*EXERCISE AIM*:
Leave out the pictures and print the rest of the entries exactly as they stand.

*EXTRACTED RECORDS*:

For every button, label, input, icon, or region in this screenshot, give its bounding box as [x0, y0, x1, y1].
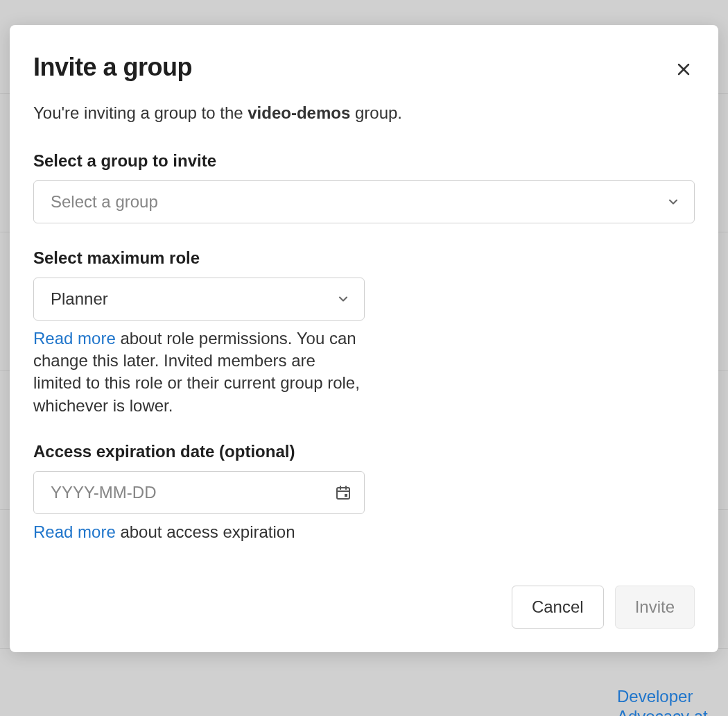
group-select-field: Select a group to invite Select a group — [33, 151, 695, 223]
role-select-field: Select maximum role Planner Read more ab… — [33, 248, 695, 418]
role-select-label: Select maximum role — [33, 248, 695, 268]
expiration-date-input[interactable]: YYYY-MM-DD — [33, 471, 365, 514]
bg-text: Developer Advocacy at — [617, 687, 728, 716]
chevron-down-icon — [666, 195, 680, 209]
close-button[interactable] — [673, 58, 695, 80]
group-select-placeholder: Select a group — [51, 192, 158, 212]
expiration-help-text-body: about access expiration — [116, 522, 295, 541]
invite-group-modal: Invite a group You're inviting a group t… — [10, 25, 718, 652]
invite-button[interactable]: Invite — [615, 586, 695, 629]
expiration-help-text: Read more about access expiration — [33, 521, 695, 543]
role-read-more-link[interactable]: Read more — [33, 329, 116, 348]
subtitle-group-name: video-demos — [248, 103, 350, 122]
modal-title: Invite a group — [33, 53, 192, 82]
expiration-label: Access expiration date (optional) — [33, 442, 695, 461]
role-select-value: Planner — [51, 289, 108, 309]
expiration-read-more-link[interactable]: Read more — [33, 522, 116, 541]
expiration-placeholder: YYYY-MM-DD — [51, 483, 156, 502]
modal-subtitle: You're inviting a group to the video-dem… — [33, 101, 695, 125]
expiration-field: Access expiration date (optional) YYYY-M… — [33, 442, 695, 543]
svg-rect-6 — [345, 494, 347, 497]
group-select-input[interactable]: Select a group — [33, 180, 695, 223]
modal-header: Invite a group — [33, 53, 695, 82]
cancel-button[interactable]: Cancel — [512, 586, 604, 629]
modal-footer: Cancel Invite — [33, 586, 695, 629]
close-icon — [675, 61, 692, 78]
group-select-label: Select a group to invite — [33, 151, 695, 171]
chevron-down-icon — [336, 292, 350, 306]
role-select-input[interactable]: Planner — [33, 278, 365, 321]
calendar-icon — [335, 484, 352, 501]
role-help-text: Read more about role permissions. You ca… — [33, 327, 365, 418]
subtitle-suffix: group. — [350, 103, 402, 122]
svg-rect-2 — [337, 488, 349, 499]
subtitle-prefix: You're inviting a group to the — [33, 103, 248, 122]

*RESPONSE AREA*:
For every button, label, input, icon, or region in this screenshot, give its bounding box as [x0, y0, x1, y1].
group-select-field: Select a group to invite Select a group — [33, 151, 695, 223]
role-select-field: Select maximum role Planner Read more ab… — [33, 248, 695, 418]
role-select-label: Select maximum role — [33, 248, 695, 268]
expiration-date-input[interactable]: YYYY-MM-DD — [33, 471, 365, 514]
bg-text: Developer Advocacy at — [617, 687, 728, 716]
chevron-down-icon — [666, 195, 680, 209]
close-button[interactable] — [673, 58, 695, 80]
group-select-placeholder: Select a group — [51, 192, 158, 212]
expiration-help-text-body: about access expiration — [116, 522, 295, 541]
invite-group-modal: Invite a group You're inviting a group t… — [10, 25, 718, 652]
invite-button[interactable]: Invite — [615, 586, 695, 629]
expiration-help-text: Read more about access expiration — [33, 521, 695, 543]
role-read-more-link[interactable]: Read more — [33, 329, 116, 348]
subtitle-group-name: video-demos — [248, 103, 350, 122]
modal-title: Invite a group — [33, 53, 192, 82]
expiration-label: Access expiration date (optional) — [33, 442, 695, 461]
role-select-value: Planner — [51, 289, 108, 309]
expiration-read-more-link[interactable]: Read more — [33, 522, 116, 541]
expiration-placeholder: YYYY-MM-DD — [51, 483, 156, 502]
modal-subtitle: You're inviting a group to the video-dem… — [33, 101, 695, 125]
expiration-field: Access expiration date (optional) YYYY-M… — [33, 442, 695, 543]
svg-rect-6 — [345, 494, 347, 497]
group-select-input[interactable]: Select a group — [33, 180, 695, 223]
modal-header: Invite a group — [33, 53, 695, 82]
cancel-button[interactable]: Cancel — [512, 586, 604, 629]
modal-footer: Cancel Invite — [33, 586, 695, 629]
close-icon — [675, 61, 692, 78]
group-select-label: Select a group to invite — [33, 151, 695, 171]
chevron-down-icon — [336, 292, 350, 306]
role-select-input[interactable]: Planner — [33, 278, 365, 321]
calendar-icon — [335, 484, 352, 501]
role-help-text: Read more about role permissions. You ca… — [33, 327, 365, 418]
subtitle-suffix: group. — [350, 103, 402, 122]
svg-rect-2 — [337, 488, 349, 499]
subtitle-prefix: You're inviting a group to the — [33, 103, 248, 122]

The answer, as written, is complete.